According to the actual situation of the system, the optical fiber cable of the Fiber To The Home user’s lead-in section needs to select the appropriate optical fiber and optical cable structure by comprehensively considering the type, parameters and scope of application of the optical fiber. In addition to laying the optical cable into the household through pipelines and direct burial, the general FTTH residential section optical cable should use a butterfly drop cable, and its performance should meet the requirements of YD/T 1997-2009 “Butterfly Drop Cable for Access Network”. In the indoor environment, it is recommended to use a butterfly-shaped lead-in cable with a white sheath to improve user satisfaction with the construction: In an outdoor environment.

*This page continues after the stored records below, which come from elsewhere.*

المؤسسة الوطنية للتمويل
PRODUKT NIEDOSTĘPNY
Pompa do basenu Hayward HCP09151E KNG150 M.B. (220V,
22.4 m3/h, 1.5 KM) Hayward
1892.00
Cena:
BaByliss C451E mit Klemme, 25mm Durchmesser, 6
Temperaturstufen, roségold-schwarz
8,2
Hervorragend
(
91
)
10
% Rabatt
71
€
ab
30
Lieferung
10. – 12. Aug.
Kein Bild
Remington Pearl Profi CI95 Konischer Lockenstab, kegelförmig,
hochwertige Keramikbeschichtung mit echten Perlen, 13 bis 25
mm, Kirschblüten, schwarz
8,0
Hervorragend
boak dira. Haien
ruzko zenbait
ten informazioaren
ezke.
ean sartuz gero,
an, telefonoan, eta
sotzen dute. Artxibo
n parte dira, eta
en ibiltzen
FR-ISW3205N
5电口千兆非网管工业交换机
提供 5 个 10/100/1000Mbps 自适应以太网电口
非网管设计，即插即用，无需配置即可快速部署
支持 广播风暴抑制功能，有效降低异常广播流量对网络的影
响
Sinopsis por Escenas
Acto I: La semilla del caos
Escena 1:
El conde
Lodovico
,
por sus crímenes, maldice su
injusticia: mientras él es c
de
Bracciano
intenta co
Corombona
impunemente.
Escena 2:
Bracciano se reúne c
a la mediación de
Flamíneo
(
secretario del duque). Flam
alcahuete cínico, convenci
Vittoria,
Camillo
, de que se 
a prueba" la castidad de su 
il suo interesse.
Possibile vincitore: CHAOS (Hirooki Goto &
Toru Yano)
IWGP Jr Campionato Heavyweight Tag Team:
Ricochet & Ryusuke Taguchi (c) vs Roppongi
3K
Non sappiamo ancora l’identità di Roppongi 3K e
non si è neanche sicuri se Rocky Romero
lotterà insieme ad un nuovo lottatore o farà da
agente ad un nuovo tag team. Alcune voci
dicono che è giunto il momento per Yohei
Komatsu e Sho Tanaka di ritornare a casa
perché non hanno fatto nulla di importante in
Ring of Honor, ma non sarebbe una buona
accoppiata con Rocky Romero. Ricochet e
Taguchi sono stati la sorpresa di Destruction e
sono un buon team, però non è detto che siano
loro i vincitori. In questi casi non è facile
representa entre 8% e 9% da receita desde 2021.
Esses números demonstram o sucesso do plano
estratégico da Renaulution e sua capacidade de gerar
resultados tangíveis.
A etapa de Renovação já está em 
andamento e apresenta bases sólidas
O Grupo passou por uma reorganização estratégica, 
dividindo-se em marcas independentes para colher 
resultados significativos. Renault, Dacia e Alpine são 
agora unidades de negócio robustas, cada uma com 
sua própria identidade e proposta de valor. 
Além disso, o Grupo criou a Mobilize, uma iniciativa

For optical cables laid overhead, along the outer walls of buildings, or by nailing outdoors, it is recommended to use self-supporting butterfly-shaped lead-in optical cables with black sheaths to meet the requirements for UV resistance and increase the mechanical strength of optical cables.

 

The organization of construction personnel is to effectively organize personnel and equipment according to the construction operation plan to ensure construction safety, control construction quality and progress, and reduce construction costs.

 

Compared with copper lead-in cables, butterfly-shaped lead-in cables are light in weight and can bring convenience to construction, but due to the small diameter and poor toughness of the optical fibers, higher requirements are placed on construction tools, instruments and construction techniques, which increases the Construction difficulty. Therefore, the construction and management personnel of Fiber To The Home users’ introduction section of optical cable need to inject new line construction and management concepts, master advanced optical cable line construction and maintenance technology and advanced management methods, and reorganize and arrange construction work teams. In order to ensure the safety of laying Fiber To The Home household optical cables and improve construction efficiency, generally each construction team should consist of at least 2 people. And everyone should master the basic technical essentials and construction operation methods of household optical cable installation and maintenance.

 

In order to improve the construction quality, ensure the personal safety of construction personnel, shorten the construction operation time, and reduce the maintenance workload in the construction of household optical cables, it is recommended that the common construction tools equipped by each construction team include ladders, inclined 13 pliers, needle-nose pliers, screwdrivers, Electrician’s knife, utility knife, safety belt, impact drill, hole opener, pipe Pierce, flashlight, silicone gun, Miller pliers, movable linker, alcohol bottle, red light pen, hand-held light source and optical power meter, etc.